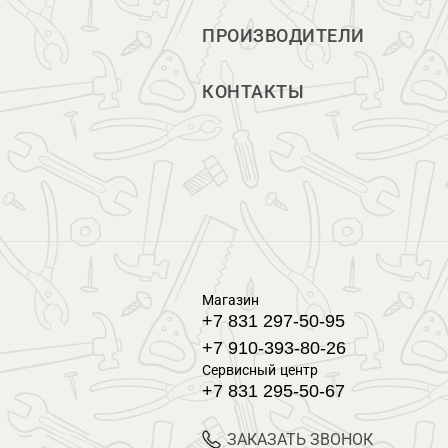
ПРОИЗВОДИТЕЛИ
КОНТАКТЫ
Магазин
+7 831 297-50-95
+7 910-393-80-26
Сервисный центр
+7 831 295-50-67
ЗАКАЗАТЬ ЗВОНОК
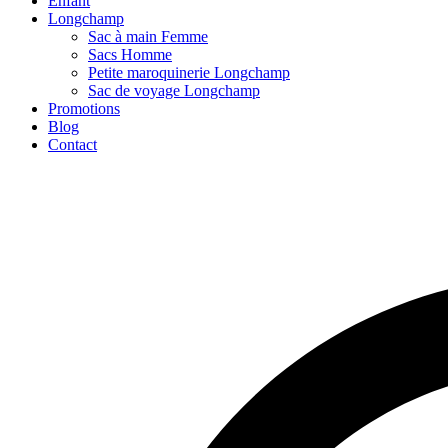
Enfant
Longchamp
Sac à main Femme
Sacs Homme
Petite maroquinerie Longchamp
Sac de voyage Longchamp
Promotions
Blog
Contact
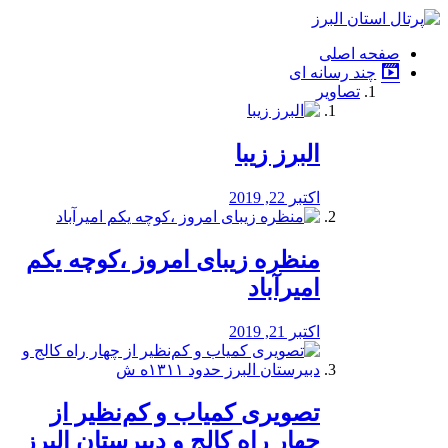
فصد
خون
صفحه اصلی
شرق
چند رسانه ای
تهران
تصاویر
خشکشویی
تصفیه
آب
البرز زیبا
طراحی
سایت
و
اکتبر 22, 2019
سئو
vip
منظره‌‌ زیبای امروز ،کوچه یکم
امیرآباد
اکتبر 21, 2019
️تصویری کمیاب و کم‌نظیر از
چهار راه كالج و دبيرستان البرز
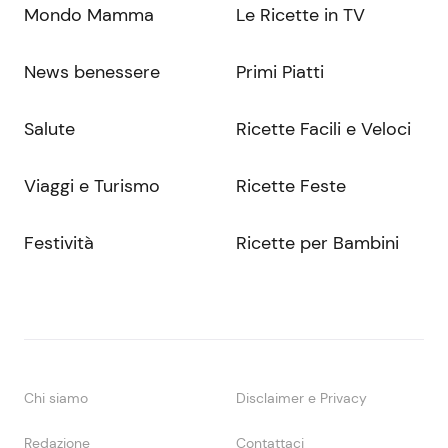
Mondo Mamma
Le Ricette in TV
News benessere
Primi Piatti
Salute
Ricette Facili e Veloci
Viaggi e Turismo
Ricette Feste
Festività
Ricette per Bambini
Chi siamo
Disclaimer e Privacy
Redazione
Contattaci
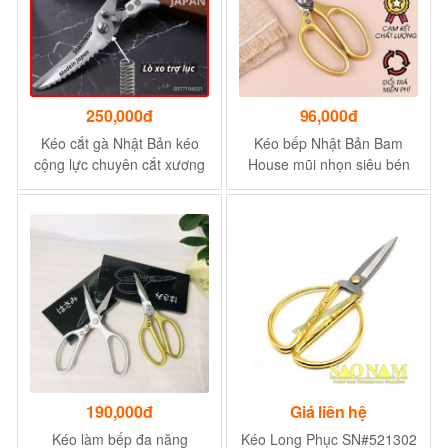
250,000đ
96,000đ
Kéo cắt gà Nhật Bản kéo
Kéo bếp Nhật Bản Bam
cộng lực chuyên cắt xương
House mũi nhọn siêu bén
gà xương cá. hàng nội địa
loại lớn cao cấp KC02 - Gia
NHẬT BẢN-A003
dụng bếp
190,000đ
Giá liên hệ
Kéo làm bếp đa năng
Kéo Long Phục SN#521302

== Work to be completed ==
Omitting the images, output each record precisely as written.

== Result for this exercise ==
ПРОИЗВОДИТЕЛИ
КОНТАКТЫ
Магазин
+7 831 297-50-95
+7 910-393-80-26
Сервисный центр
+7 831 295-50-67
ЗАКАЗАТЬ ЗВОНОК
Enfant
Longchamp
Sac à main Femme
Sacs Homme
Petite maroquinerie Longchamp
Sac de voyage Longchamp
Promotions
Blog
Contact
فصد
خون
صفحه اصلی
شرق
چند رسانه ای
تهران
تصاویر
خشکشویی
تصفیه
آب
البرز زیبا
طراحی
سایت
و
اکتبر 22, 2019
سئو
vip
منظره‌‌ زیبای امروز ،کوچه یکم
امیرآباد
اکتبر 21, 2019
️تصویری کمیاب و کم‌نظیر از
چهار راه كالج و دبيرستان البرز
Mondo Mamma
Le Ricette in TV
News benessere
Primi Piatti
Salute
Ricette Facili e Veloci
Viaggi e Turismo
Ricette Feste
Festività
Ricette per Bambini
Chi siamo
Disclaimer e Privacy
Redazione
Contattaci
250,000đ
96,000đ
Kéo cắt gà Nhật Bản kéo
Kéo bếp Nhật Bản Bam
cộng lực chuyên cắt xương
House mũi nhọn siêu bén
gà xương cá. hàng nội địa
loại lớn cao cấp KC02 - Gia
NHẬT BẢN-A003
dụng bếp
190,000đ
Giá liên hệ
Kéo làm bếp đa năng
Kéo Long Phục SN#521302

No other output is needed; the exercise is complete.